= Jan Schulz =

Czech chess player

Jan Schulz (May 1899 – May 1953) was a Czech chess master.

He took 2nd, behind Karel Opočenský, at Belun 1916; won at Prague 1920, tied for 6-8th at Prague 1921 (Karel Hromádka and František Treybal won), tied for 5-7th at Brno 1921 (Hromádka, Karel Treybal and Ladislav Prokeš won), and won at Prague 1924 (1st Kautsky Memorial).

Schulz played for Czechoslovakia in 1st unofficial Chess Olympiad in Paris in 1924, and won the team gold medal there.

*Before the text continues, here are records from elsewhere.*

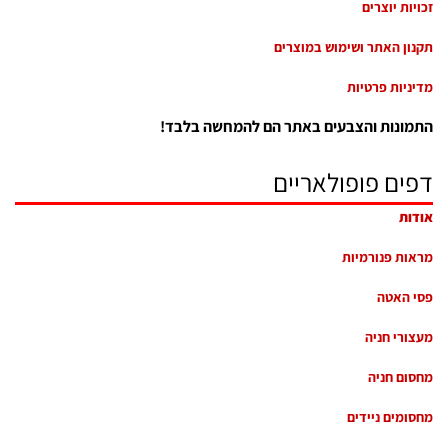
זכויות יוצרים
תקנון האתר ושימוש במוצרים
מדיניות פרטיות
התמונות והצבעים באתר הם להמחשה בלבד!
דפים פופולאריים
אודות
מראות פנורמיות
פסי האטה
מעצורי חניה
מחסום חניה
מחסומים ניידים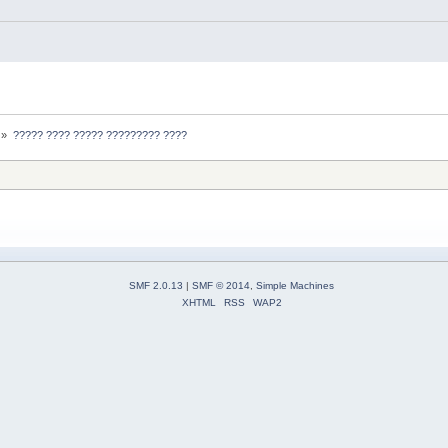
»
????? ???? ????? ????????? ???? 
SMF 2.0.13
|
SMF © 2014
,
Simple Machines
XHTML
RSS
WAP2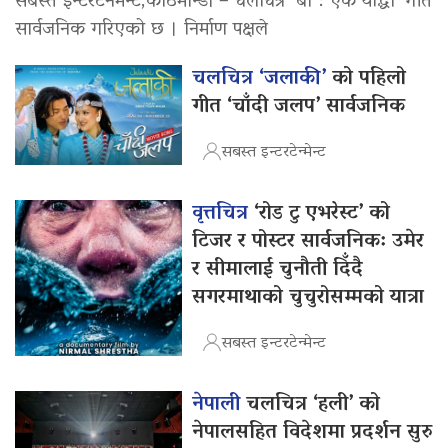
सबस्त इन्टरटेनमेन्ट,काठमान्डौ – चलचित्र ‘बा : एक योद्धा’ गीत
सार्वजनिक गरिएको छ । निर्माण पक्षले
चलचित्र ‘जलाकी’
को पहिलो
गीत ‘चाँदी जलप’ सार्वजनिक
सबस्त इन्टरटेन्मेन्ट
वृत्तचित्र
‘रोड टु एभरेस्ट’ को
टिजर र पोस्टर सार्वजनिक: उमेर
र सीमालाई चुनौती दिँदै
सगरमाथाको चुचुरोसम्मको यात्रा
सबस्त इन्टरटेन्मेन्ट
नेपाली
चलचित्र ‘हली’ को
नेपालसहित विदेशमा प्रदर्शन सुरु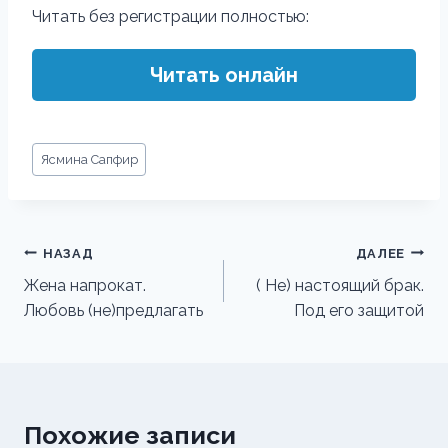
Читать без регистрации полностью:
Читать онлайн
Метки
Ясмина Сапфир
записи:
Навигация
НАЗАД
ДАЛЕЕ
по
Жена напрокат.
( Не) настоящий брак.
Любовь (не)предлагать
Под его защитой
записям
Похожие записи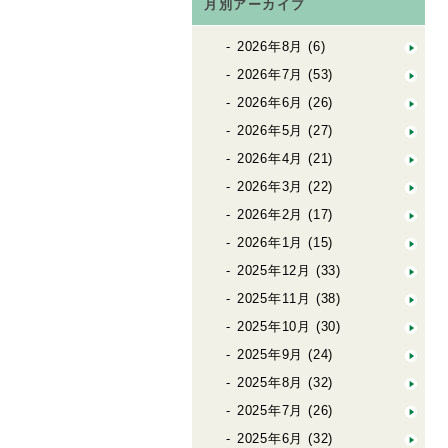
月別アーカイブ
2026年8月
(6)
2026年7月
(53)
2026年6月
(26)
2026年5月
(27)
2026年4月
(21)
2026年3月
(22)
2026年2月
(17)
2026年1月
(15)
2025年12月
(33)
2025年11月
(38)
2025年10月
(30)
2025年9月
(24)
2025年8月
(32)
2025年7月
(26)
2025年6月
(32)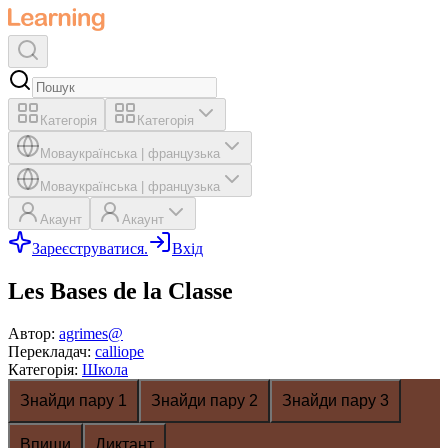
Категорія
Категорія
Мова
українська
|
французька
Мова
українська
|
французька
Акаунт
Акаунт
Зареєструватися.
Вхід
Les Bases de la Classe
Автор
:
agrimes@
Перекладач
:
calliope
Категорія
:
Школа
Знайди пару 1
Знайди пару 2
Знайди пару 3
Впиши
Диктант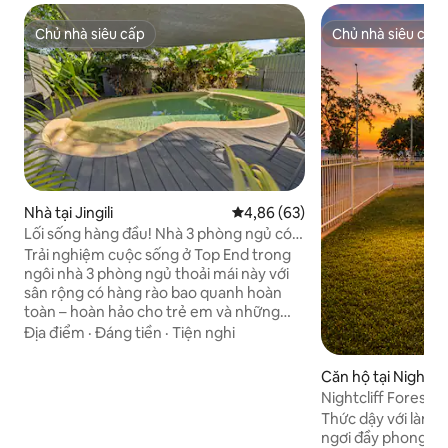
Chủ nhà siêu cấp
Chủ nhà siêu cấp
Chủ nhà siêu cấp
Chủ nhà siêu cấp
Nhà tại Jingili
Xếp hạng trung bình 4,86/5, 63
4,86 (63)
Lối sống hàng đầu! Nhà 3 phòng ngủ có
sân rộng và hồ bơi
Trải nghiệm cuộc sống ở Top End trong
ngôi nhà 3 phòng ngủ thoải mái này với
sân rộng có hàng rào bao quanh hoàn
toàn – hoàn hảo cho trẻ em và những
người bạn lông xù! Hồ bơi nước mặn
Địa điểm
·
Đáng tiền
·
Tiện nghi
riêng mang lại một chỗ trốn khỏi cái
nóng nhiệt đới. Nhà bếp đầy đủ tiện nghi
Căn hộ tại Nightcli
là lựa chọn lý tưởng để dùng bữa chung,
Nightcliff Foresho
trong khi khu vực sinh hoạt có điều hòa
nhìn ra đại dương 
Thức dậy với làn gi
không khí mang lại sự thoải mái quanh
ngơi đầy phong cá
năm. Tận hưởng bữa ăn ngoài trời, tiệc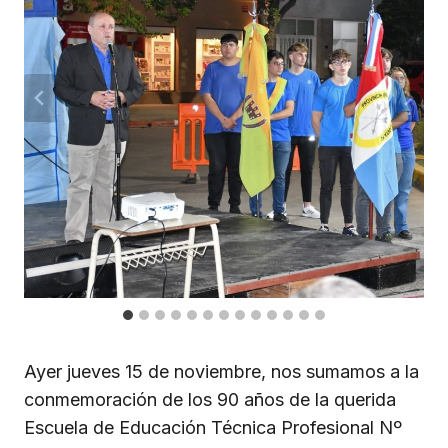
Ayer jueves 15 de noviembre, nos sumamos a la
conmemoración de los 90 años de la querida
Escuela de Educación Técnica Profesional Nº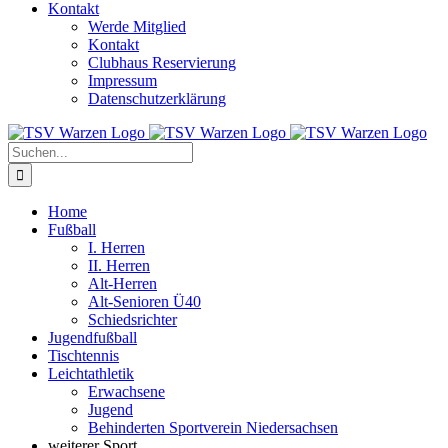
Kontakt
Werde Mitglied
Kontakt
Clubhaus Reservierung
Impressum
Datenschutzerklärung
Suche
nach:
Home
Fußball
I. Herren
II. Herren
Alt-Herren
Alt-Senioren Ü40
Schiedsrichter
Jugendfußball
Tischtennis
Leichtathletik
Erwachsene
Jugend
Behinderten Sportverein Niedersachsen
weiterer Sport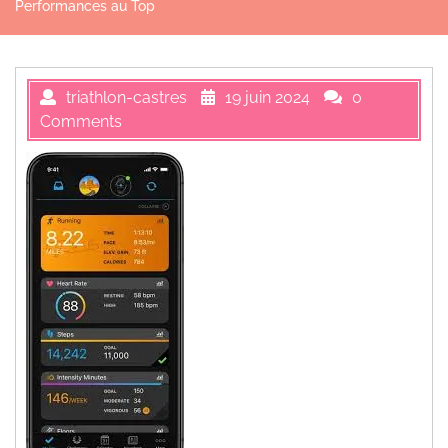
Performances au Top
triathlon-castres
19 juin 2024
0
Comments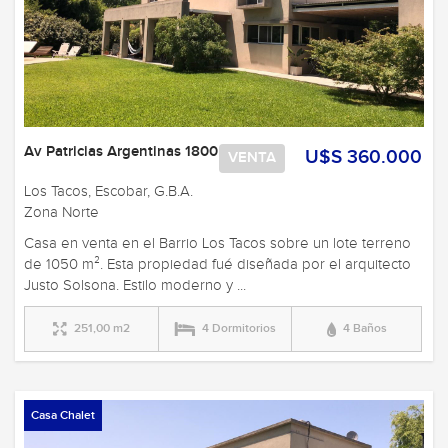
Av Patricias Argentinas 1800
U$S 360.000
VENTA
Los Tacos, Escobar, G.B.A.
Zona Norte
Casa en venta en el Barrio Los Tacos sobre un lote terreno
de 1050 m². Esta propiedad fué diseñada por el arquitecto
Justo Solsona. Estilo moderno y ...
251,00 m2
4 Dormitorios
4 Baños
Casa Chalet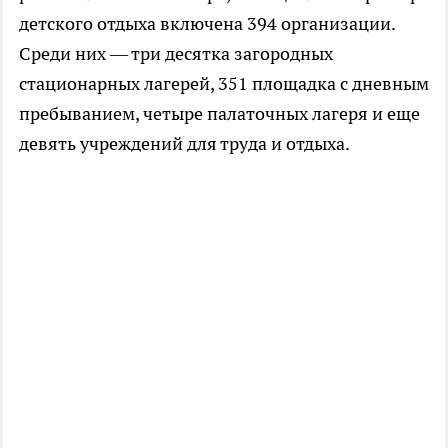
детского отдыха включена 394 организации.
Среди них — три десятка загородных
стационарных лагерей, 351 площадка с дневным
пребыванием, четыре палаточных лагеря и еще
девять учреждений для труда и отдыха.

He also played in the 2nd Chess Olympiad at The Hague 1928.

He tied for 3rd-5th at Bratislava 1925 (Richard Réti won), took 6th at Bardejov 1926 (Hermanis Matisons and Savielly Tartakower won), took 5th at Trencianske Teplice (Karl Gilg and Boris Kostić won), shared 1st with Karel Skalička and Prokop at Prague 1926 (3rd Kautsky Memorial), tied for 5-8th at Prague 1927 (Hromádka won), took 2nd, behind Opočensky, at Brno 1929, and tied for 5-6th at Mnichovo Hradiště (Efim Bogoljubow won).